Why I’ve (Almost) Given Up on Potty Training

Polina with her selected audience.
Polina with her selected audience.

Potty training is one of those rites of passages everyone must master.

While some rites of passages can be questionable, the only question for this one is when.

When was the last time we really chose where to go to the bathroom?

People can survive with maladaptive patterns of behavior in a lot of areas except where to go to the bathroom. That one is a given. A must. A requirement for humans… and dogs and cats.

I began so-called “potty training” when Polina was a newborn. I used cloth diapers every day except when we went camping or stayed with my mother-in-law. Since we lived in an apartment with shared washers and dryers, I made a conscious decision not to subject my neighbors to my daughter’s bodily fluids. So we paid $100 month for a diaper delivery service.

I used cloth not only because babies in cloth diapers tend to potty train earlier than those in disposables, but because I read that the chemicals in disposables may interfere with a baby’s, particularly a girl’s, reproductive organs. I didn’t want to risk adding any disadvantage that the world already planned up its sleeve. That and the environmental impact of plastic whose half-life estimate is into the thousands of years made the decision really clear for me.

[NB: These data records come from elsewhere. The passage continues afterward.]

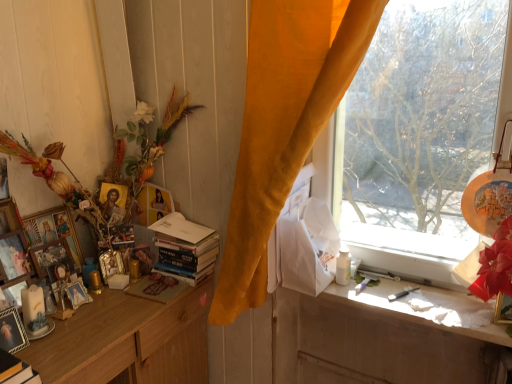 Where is `space that is in front of silver metallic picture frame at left, positioned as the second picture frame in right-to-left order`? Image resolution: width=512 pixels, height=384 pixels. space that is in front of silver metallic picture frame at left, positioned as the second picture frame in right-to-left order is located at coordinates (113, 302). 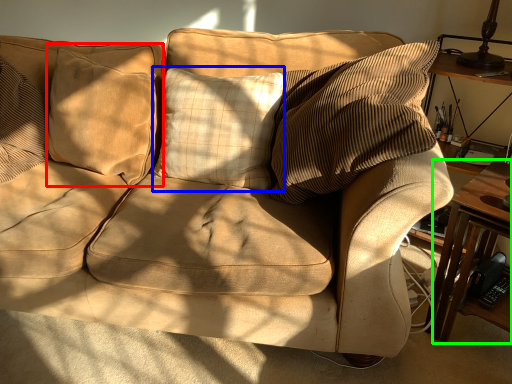 Question: Based on their relative distances, which object is farther from pillow (highlighted by a red box)? Choose from pillow (highlighted by a blue box) and table (highlighted by a green box).

Choices:
 (A) pillow
 (B) table

Answer: (B) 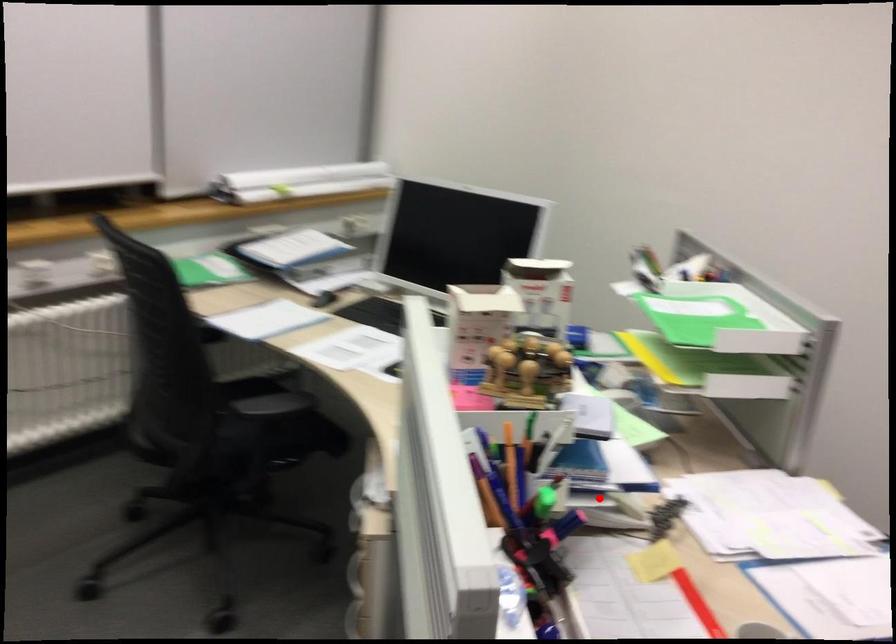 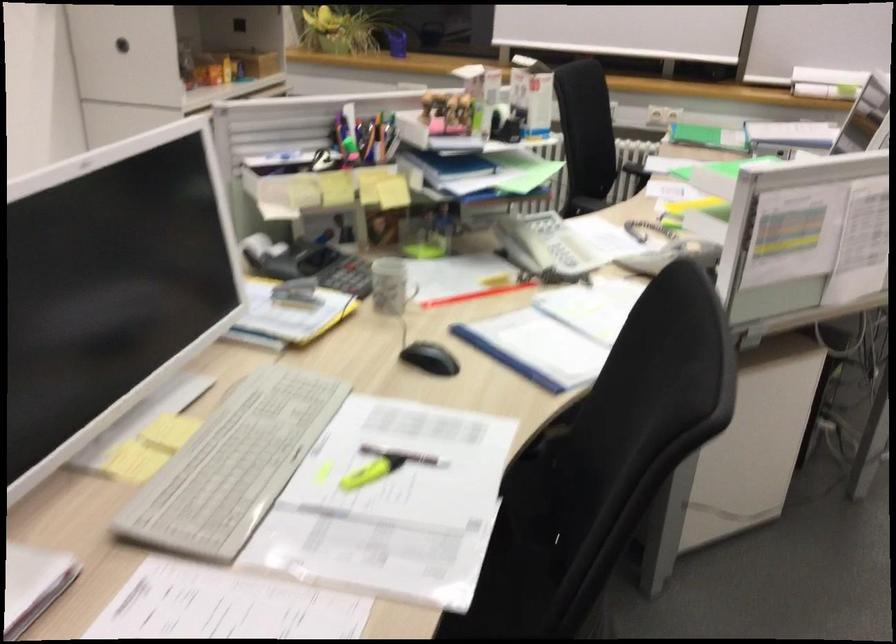 Question: I am providing you with two images of the same scene from different viewpoints. Given a red point in image1, look at the same physical point in image2. Is it:

Choices:
 (A) Closer to the viewpoint
 (B) Farther from the viewpoint

Answer: (B) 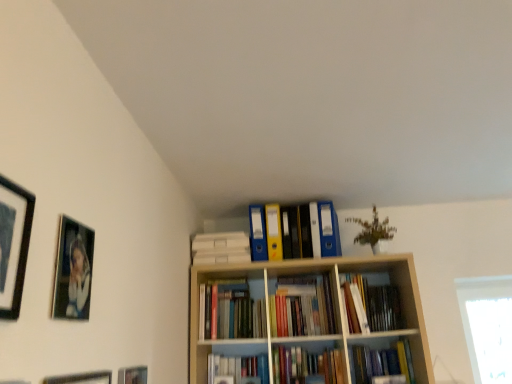 Question: Is matte black picture frame at upper left, positioned as the 1th picture frame in top-to-bottom order, aimed at hardcover book at center, the 1th book when ordered from bottom to top?

Choices:
 (A) yes
 (B) no

Answer: (B)

Question: Is matte black picture frame at upper left, positioned as the 1th picture frame in top-to-bottom order, at the right side of hardcover book at center, the 1th book when ordered from bottom to top?

Choices:
 (A) no
 (B) yes

Answer: (A)

Question: Is matte black picture frame at upper left, the 4th picture frame when ordered from bottom to top, taller than hardcover book at center, which appears as the 3th book when viewed from the top?

Choices:
 (A) yes
 (B) no

Answer: (A)

Question: Is matte black picture frame at upper left, the 4th picture frame when ordered from bottom to top, in contact with hardcover book at center, the 1th book when ordered from bottom to top?

Choices:
 (A) no
 (B) yes

Answer: (A)

Question: Is matte black picture frame at upper left, positioned as the 1th picture frame in top-to-bottom order, behind hardcover book at center, the 1th book when ordered from bottom to top?

Choices:
 (A) no
 (B) yes

Answer: (A)

Question: From the image's perspective, would you say matte black picture frame at upper left, the 4th picture frame when ordered from bottom to top, is shown under hardcover book at center, which appears as the 3th book when viewed from the top?

Choices:
 (A) no
 (B) yes

Answer: (A)

Question: Is matte black picture frame at lower left, which is the third picture frame in top-to-bottom order, oriented towards matte black picture frame at lower left, which is counted as the fourth picture frame, starting from the top?

Choices:
 (A) no
 (B) yes

Answer: (A)

Question: From the image's perspective, is matte black picture frame at lower left, which is the third picture frame in top-to-bottom order, over matte black picture frame at lower left, which is counted as the 1th picture frame, starting from the bottom?

Choices:
 (A) yes
 (B) no

Answer: (A)

Question: Considering the relative sizes of matte black picture frame at lower left, which is the 2th picture frame in bottom-to-top order, and matte black picture frame at lower left, which is counted as the 1th picture frame, starting from the bottom, in the image provided, is matte black picture frame at lower left, which is the 2th picture frame in bottom-to-top order, shorter than matte black picture frame at lower left, which is counted as the 1th picture frame, starting from the bottom,?

Choices:
 (A) yes
 (B) no

Answer: (A)

Question: Can you confirm if matte black picture frame at lower left, which is the third picture frame in top-to-bottom order, is thinner than matte black picture frame at lower left, which is counted as the fourth picture frame, starting from the top?

Choices:
 (A) no
 (B) yes

Answer: (B)

Question: Is matte black picture frame at lower left, which is the 2th picture frame in bottom-to-top order, bigger than matte black picture frame at lower left, which is counted as the 1th picture frame, starting from the bottom?

Choices:
 (A) no
 (B) yes

Answer: (A)

Question: Can you confirm if matte black picture frame at lower left, which is the 2th picture frame in bottom-to-top order, is positioned to the left of matte black picture frame at lower left, which is counted as the 1th picture frame, starting from the bottom?

Choices:
 (A) no
 (B) yes

Answer: (A)

Question: Considering the relative sizes of hardcover books at center, arranged as the second book when viewed from the top, and hardcover book at center, which appears as the 3th book when viewed from the top, in the image provided, is hardcover books at center, arranged as the second book when viewed from the top, shorter than hardcover book at center, which appears as the 3th book when viewed from the top,?

Choices:
 (A) yes
 (B) no

Answer: (B) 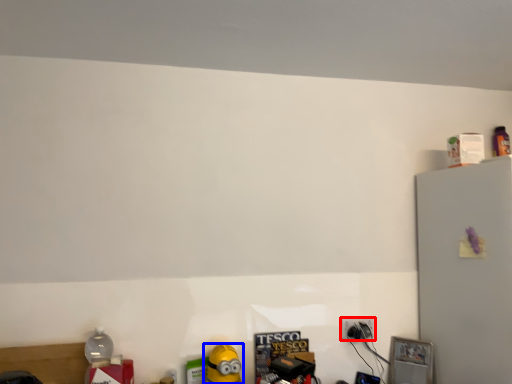 Question: Which object is closer to the camera taking this photo, power plugs and sockets (highlighted by a red box) or toy (highlighted by a blue box)?

Choices:
 (A) power plugs and sockets
 (B) toy

Answer: (B) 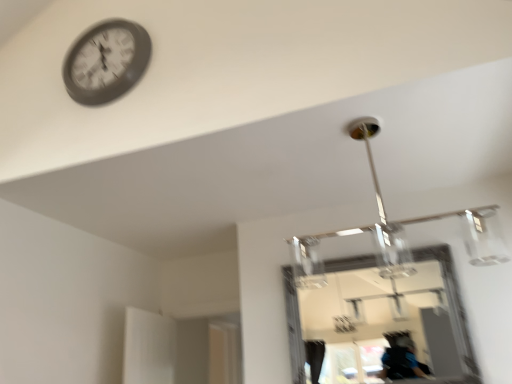 Question: From a real-world perspective, is matte black clock at upper left under clear glass mirror at center?

Choices:
 (A) no
 (B) yes

Answer: (A)

Question: Is matte black clock at upper left far from clear glass mirror at center?

Choices:
 (A) no
 (B) yes

Answer: (B)

Question: Considering the relative sizes of matte black clock at upper left and clear glass mirror at center in the image provided, is matte black clock at upper left shorter than clear glass mirror at center?

Choices:
 (A) yes
 (B) no

Answer: (A)

Question: Is matte black clock at upper left further to camera compared to clear glass mirror at center?

Choices:
 (A) yes
 (B) no

Answer: (B)

Question: From the image's perspective, does matte black clock at upper left appear lower than clear glass mirror at center?

Choices:
 (A) no
 (B) yes

Answer: (A)

Question: Can you confirm if matte black clock at upper left is wider than clear glass mirror at center?

Choices:
 (A) yes
 (B) no

Answer: (A)

Question: From a real-world perspective, is clear glass mirror at center below matte black clock at upper left?

Choices:
 (A) no
 (B) yes

Answer: (B)

Question: From the image's perspective, would you say clear glass mirror at center is shown under matte black clock at upper left?

Choices:
 (A) no
 (B) yes

Answer: (B)

Question: Is clear glass mirror at center next to matte black clock at upper left?

Choices:
 (A) no
 (B) yes

Answer: (A)

Question: Is the position of clear glass mirror at center more distant than that of matte black clock at upper left?

Choices:
 (A) yes
 (B) no

Answer: (A)

Question: Is clear glass mirror at center not near matte black clock at upper left?

Choices:
 (A) no
 (B) yes

Answer: (B)

Question: Can you confirm if clear glass mirror at center is smaller than matte black clock at upper left?

Choices:
 (A) yes
 (B) no

Answer: (B)

Question: In terms of size, does matte black clock at upper left appear bigger or smaller than clear glass mirror at center?

Choices:
 (A) small
 (B) big

Answer: (A)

I practiced elimination communication. I made the “psss psss psss” sound when I changed her diaper to encourage her to pee and to associate that sound with peeing. I made the “ugh ugh ugh” sound to signify number 2. The few times my sounds coincided with her actions, I was ecstatic.

At 10 months, I put Polina on a real potty and made those sounds. When she went on “command,” so to speak, I was very happy.

In fact, my first sign that Polina could hear me happened on the toilet, when I said “Ugh ugh ugh” and she said “ugh ugh” back.

It was a bonding moment. In my mind we were on our way to having Polina fully potty trained by 2 years.

I remember being in a park and listening to a young boy’s observations and inquiring about how things work. It was summertime, and I noticed he was wearing diapers.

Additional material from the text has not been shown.